# Where's Connie



## full maxx

Transportation Museum Spencer NC


----------



## Reckers

What a great shot!


----------



## tjcruiser

Ditto. Happy campers all around.

I especially like how the boiler "floats" above the frame on that loco design.


----------



## Reckers

That's really striking, isn't it? I checked the history on that one: that puppy's been around! 
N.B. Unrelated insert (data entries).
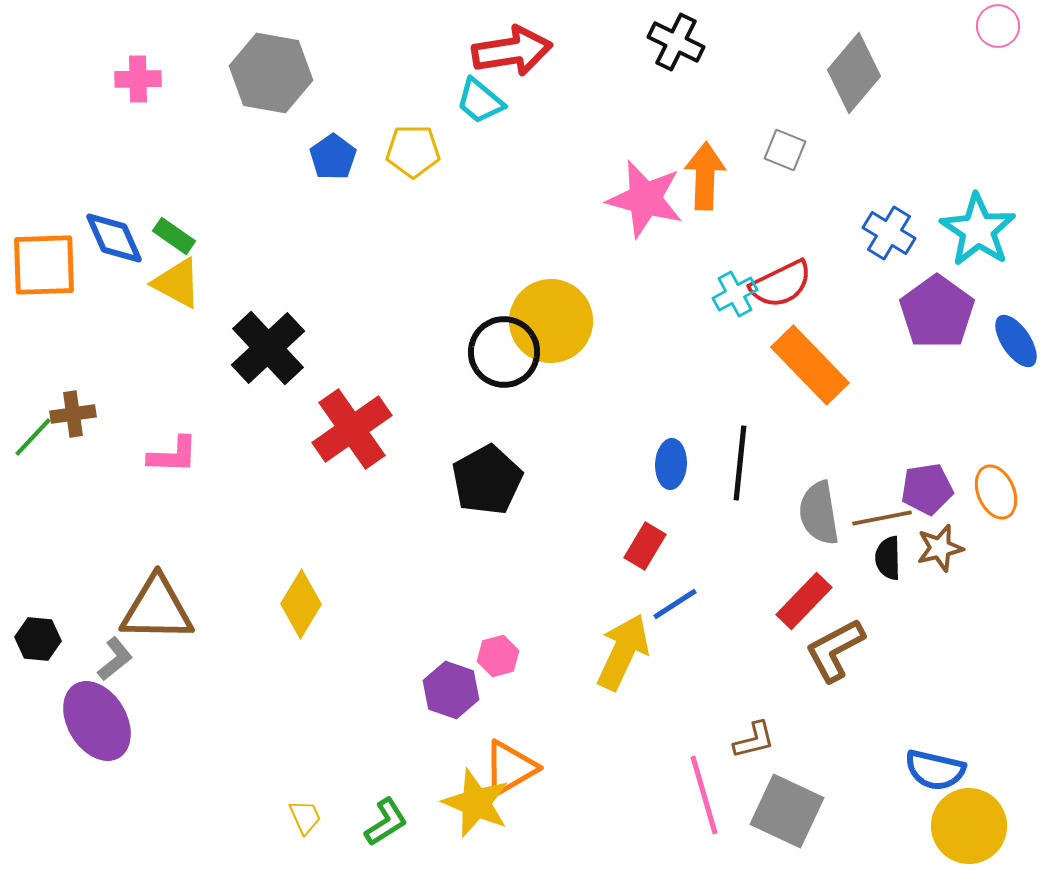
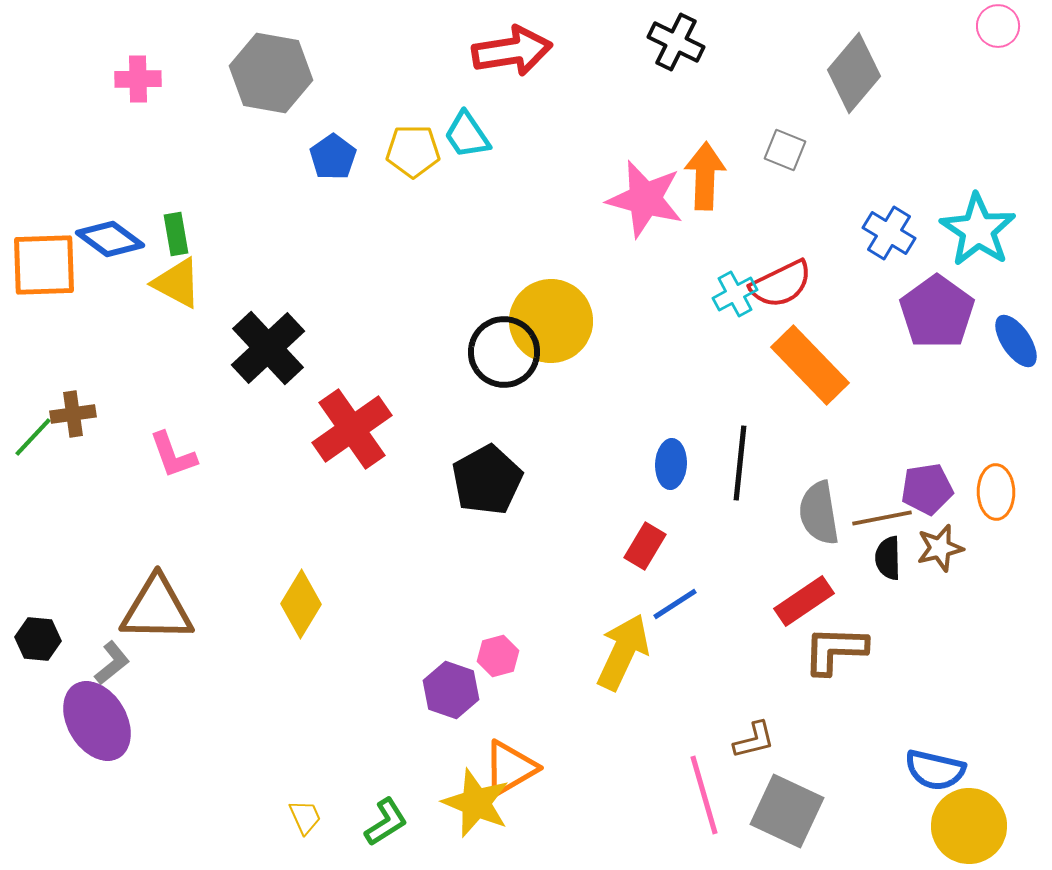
cyan trapezoid at (480, 101): moved 13 px left, 34 px down; rotated 16 degrees clockwise
green rectangle at (174, 236): moved 2 px right, 2 px up; rotated 45 degrees clockwise
blue diamond at (114, 238): moved 4 px left, 1 px down; rotated 30 degrees counterclockwise
pink L-shape at (173, 455): rotated 68 degrees clockwise
orange ellipse at (996, 492): rotated 22 degrees clockwise
red rectangle at (804, 601): rotated 12 degrees clockwise
brown L-shape at (835, 650): rotated 30 degrees clockwise
gray L-shape at (115, 659): moved 3 px left, 4 px down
BC&G #4 --- The locomotive was built by the Baldwin Locomotive Works in September 1926. This 2-8-0 Consolidation type locomotive was built for the National Railway of Mexico as oil burner number 200, but never delivered. Instead, it was converted to coal firing and sold to the Buffalo Creek and Gauley Railroad in West Virginia as number 4. In 1964, the locomotive was sold to the Quakertown and Eastern, a tourist line in Pennsylvania. They later sold the number 4 to the Southwest Virginia Scenic Railroad in Hilton, VA. The NCTHC bought the locomotive in 1978, which was restored to operating condition in 1987 by retired Southern Railway employees who volunteered at the museum. The 604 was numbered after similar class locomotives on the Southern, and is used to pull the on-site train ride. This locomotive is currently awaiting a mechanical overhaul and is not in service.


----------



## tjcruiser

Reck,

Neat! Thanks for the history snippet.

I'd venture to bet that there aren't many loco that were converted from oil to coal. Mostly other way around, I'd think. (???)

TJ


----------



## tankist

but the valve-gear is missing completely


----------



## Rocky Mountian

Around 1895 was the first oil burner, oil was fairly new and they were looking for ways to use it.
Huntington wasn,t for it in the begining because it ( in his mind ) would make the oil barons king and he was king at that time not wanting to give up that power.

Not sure on the date but thats what sticks in my old brain.LAL


----------



## Reckers

tankist said:


> but the valve-gear is missing completely


Just a guess, without really knowing anything: they say it's awaiting refurbishing. Perhaps the valve gear has been removed to start the process, and that's why the access-doors are open?


----------



## full maxx

great lesson on the history thanks...


----------



## T-Man

For a tidbit, oil fired engines were mostly west coast, coal in the east.
The Baldwin at El Campo is oil fired.


----------



## Rocky Mountian

T-Man said:


> For a tidbit, oil fired engines were mostly west coast, coal in the east.
> The Baldwin at El Campo is oil fired.


Yep there was alot of oil around LA back in the day. It took awhile to perfect the nozzles and pressure. Alot of towing back to yard to try again:laugh::laugh:
Your tidbit make sence lots of coal in the east and lots of oil in the west.


----------



## full maxx

wonder what was more energy/money saving...oil or coal


----------



## norgale

Back then oil cost less that coal and was easier and faster to load. They even tried to oil fire a BigBoy but it didn't work. Couldn't make enough steam so the engine was refitted to coal. I guess a lot depended on the size of the loco and how far the oil or coal had to be transpoted to where it could be used. Like what was said above,lotsa oil in the West,lots of coal in the East.
Pete


----------



## T-Man

Don't you remember Thomas The Tank Engine. The episode were one engine needed Welsh soft coal since it burned hotter and the engine had a smaller fire box. Engines are designed for specific fuels.


----------



## norgale

I knew they ran on either coal or oil but not that they had to have a specific type of coal. Wonder how one would run on jet fuel? Ha!


----------



## tjcruiser

norgale said:


> I knew they ran on either coal or oil but not that they had to have a specific type of coal. Wonder how one would run on jet fuel? Ha!


Well, since you asked ...

http://www.modeltrainforum.com/showthread.php?t=3556



TJ


----------



## norgale

That's really neat Tj but the trin would need ten tankers of fuel to get from Boston to NY. Cool look though. Pete


----------